## Source data
....

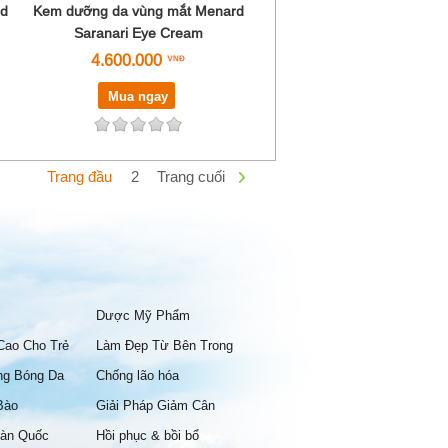
rd
Kem dưỡng da vùng mắt Menard
Saranari Eye Cream
4.600.000
Mua ngay
Trang đầu
2
Trang cuối
Dược Mỹ Phẩm
Cao Cho Trẻ
Làm Đẹp Từ Bên Trong
ng Bóng Da
Chống lão hóa
Bào
Giải Pháp Giảm Cân
àn Quốc
Hồi phục & bồi bổ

....

## Exercise description
Restate every entry above word for word; no picture belongs in the copy.

## Output of the exercise
rd
Kem dưỡng da vùng mắt Menard
Saranari Eye Cream
4.600.000
Mua ngay
Trang đầu
2
Trang cuối
Dược Mỹ Phẩm
Cao Cho Trẻ
Làm Đẹp Từ Bên Trong
ng Bóng Da
Chống lão hóa
Bào
Giải Pháp Giảm Cân
àn Quốc
Hồi phục & bồi bổ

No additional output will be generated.